Ch 8—Blogging Notes and Questions: (Julia Davies and Guy Merchant)

     I liked the authors’ idea of the joint narrative structure of blogs: “…how multiple discourses make up complex selves. When such details are offered and reciprocated across a plurality of blogs, a sense of a shared social history is acquired, especially where comments are made about others’ lives and views. In turn there is a new sense of self, as it is woven into a joint narrative text across the blogs; a sense of a new self in a new and complex Internet space” (180).  
    In terms of pedagogical implications because social networks change the boundaries between private and public relationships, a new intrapersonal space is created. (How can we, as instructors, help encourage community building in these new spaces?)
     I like the idea of personal identity intermingling with reader response, especially in the case of blog communities where readers comment on the text and co-create it. I always was a sucker for Bhaktinian discourse and the whole postmodern intertext thing; hypertext and multi-authored discourse fit into my postmodern fetishization of multivocal narratives.

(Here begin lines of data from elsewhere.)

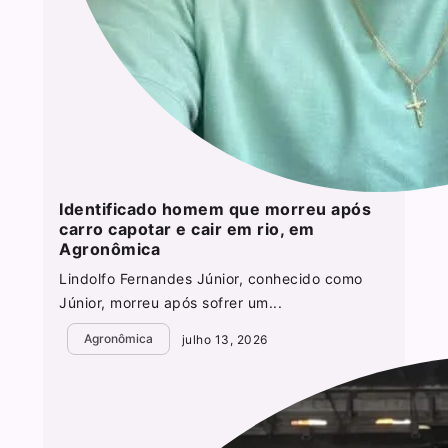
Identificado homem que morreu após
carro capotar e cair em rio, em
Agronômica
Lindolfo Fernandes Júnior, conhecido como
Júnior, morreu após sofrer um...
Agronômica
julho 13, 2026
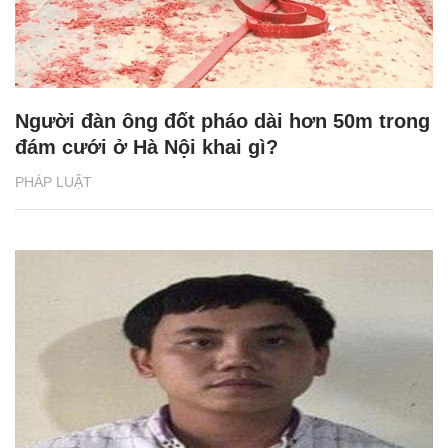
Người đàn ông đốt pháo dài hơn 50m trong
đám cưới ở Hà Nội khai gì?
PHÁP LUẬT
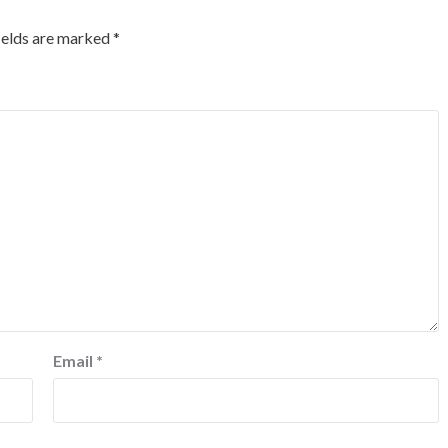
ields are marked
*
Email
*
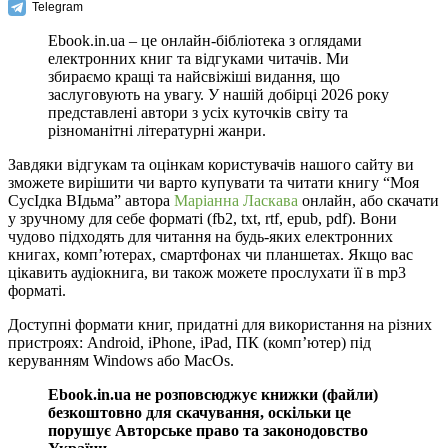
Telegram
Ebook.in.ua – це онлайн-бібліотека з оглядами
електронних книг та відгуками читачів. Ми
збираємо кращі та найсвіжіші видання, що
заслуговують на увагу. У нашій добірці 2026 року
представлені автори з усіх куточків світу та
різноманітні літературні жанри.
Завдяки відгукам та оцінкам користувачів нашого сайту ви
зможете вирішити чи варто купувати та читати книгу “Моя
СусІдка ВІдьма” автора
Маріанна Ласкава
онлайн, або скачати
у зручному для себе форматі (fb2, txt, rtf, epub, pdf). Вони
чудово підходять для читання на будь-яких електронних
книгах, комп’ютерах, смартфонах чи планшетах. Якщо вас
цікавить аудіокнига, ви також можете прослухати її в mp3
форматі.
Доступні формати книг, придатні для використання на різних
пристроях: Android, iPhone, iPad, ПК (комп’ютер) під
керуванням Windows або MacOs.
Ebook.in.ua не розповсюджує книжки (файли)
безкоштовно для скачування, оскільки це
порушує Авторське право та законодовство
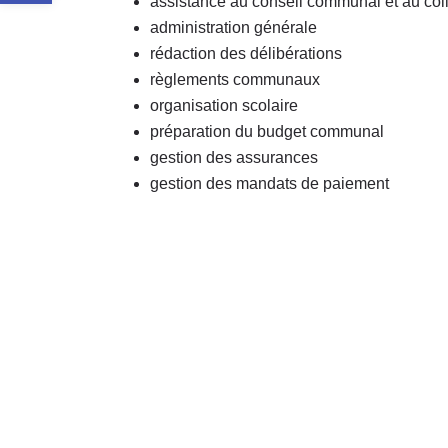
assistance au conseil communal et au col
administration générale
rédaction des délibérations
règlements communaux
organisation scolaire
préparation du budget communal
gestion des assurances
gestion des mandats de paiement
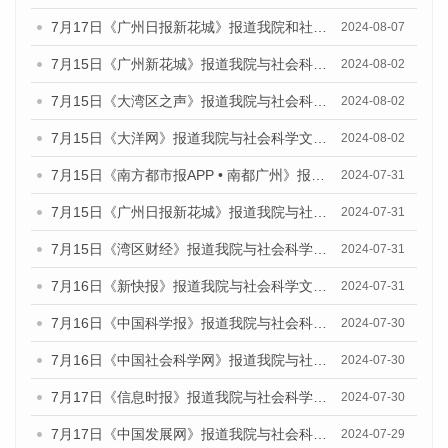
7月17日《广州日报新花城》报道我院和社会科学文献出版社联合发布《广州蓝皮书：广州数字经济发展报告（2024）》的媒体文章
2024-08-07
7月15日《广州新花城》报道我院与社会科学文献出版社联合发布《广州蓝皮书：广州社会发展报告(2024)》的媒体文章
2024-08-02
7月15日《大湾区之声》报道我院与社会科学文献出版社联合发布《广州蓝皮书：广州社会发展报告(2024)》的媒体文章
2024-08-02
7月15日《大洋网》报道我院与社会科学文献出版社联合发布《广州蓝皮书：广州社会发展报告(2024)》的媒体文章
2024-08-02
7月15日《南方都市报APP • 南都广州》报道我院与社会科学文献出版社联合发布《广州蓝皮书：广州社会发展报告(2024)》的媒体文章
2024-07-31
7月15日《广州日报新花城》报道我院与社会科学文献出版社联合发布《广州蓝皮书：广州社会发展报告(2024)》的媒体文章
2024-07-31
7月15日《湾区财经》报道我院与社会科学文献出版社联合发布《广州蓝皮书：广州社会发展报告(2024)》的媒体文章
2024-07-31
7月16日《新快报》报道我院与社会科学文献出版社联合发布《广州蓝皮书：广州社会发展报告(2024)》的媒体文章
2024-07-31
7月16日《中国科学报》报道我院与社会科学文献出版社联合发布《广州蓝皮书：广州社会发展报告(2024)》的媒体文章
2024-07-30
7月16日《中国社会科学网》报道我院与社会科学文献出版社联合发布《广州蓝皮书：广州社会发展报告(2024)》的媒体文章
2024-07-30
7月17日《信息时报》报道我院与社会科学文献出版社联合发布《广州蓝皮书：广州社会发展报告(2024)》的媒体文章
2024-07-30
7月17日《中国发展网》报道我院与社会科学文献出版社联合发布《广州蓝皮书：广州社会发展报告(2024)》的媒体文章
2024-07-29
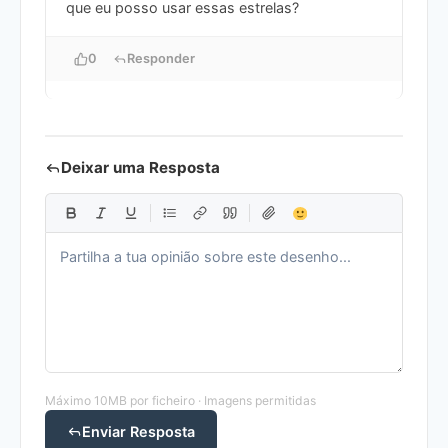
que eu posso usar essas estrelas?
0
Responder
Deixar uma Resposta
Máximo 10MB por ficheiro · Imagens permitidas
Enviar Resposta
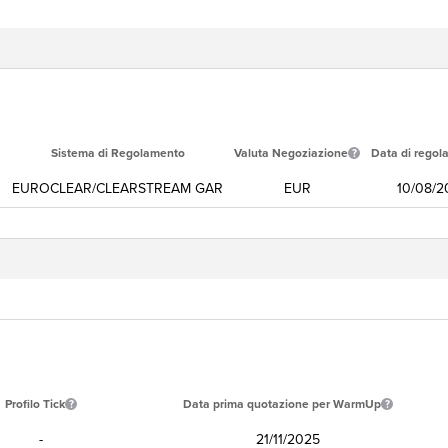
Sistema di Regolamento
Valuta Negoziazione
Data di regol
EUROCLEAR/CLEARSTREAM GAR
EUR
10/08/2
Profilo Tick
Data prima quotazione per WarmUp
-
21/11/2025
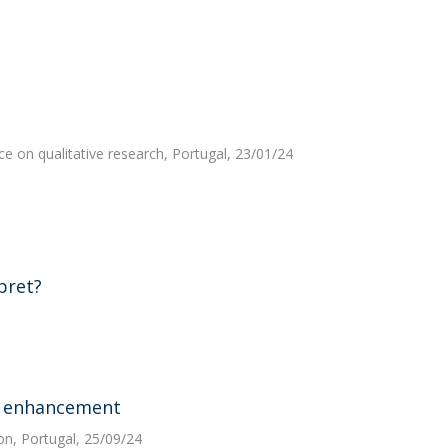
e on qualitative research, Portugal, 23/01/24
pret?
c enhancement
n, Portugal, 25/09/24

     In terms of pedagogical implications the authors note that bloggers write for a particular audience w/sense that potentially anyone may read it; (not so different than a physical book!) (169). I can see a potential of virtual cocktail parties—with running commentary for essay writers where students could self-select topics of interest and (hopefully) bring thoughtful discussions to the table. I think that getting real time feedback from their peers on their ideas and their writing in a non-graded situation has the potential to engender new types of peer-to-peer dialogue. I’m a little unclear how to grade these exercises. For now, I’d say that it would have to be part of the participation grade, but in the future perhaps there will be some sort of a rubric assessing collaborative projects. Is it possible to assess the student writer’s integration of reader comments? (I guess some peer review models might work to develop a rubric for this process). What about web 2.0 projects that use hyperlinks as sources; is it possible to assess the student’s ability to compose for web 2.0 audiences? Should these assessments be graded differently than traditional essays because the medium and the collaborative writing process entail different skill sets?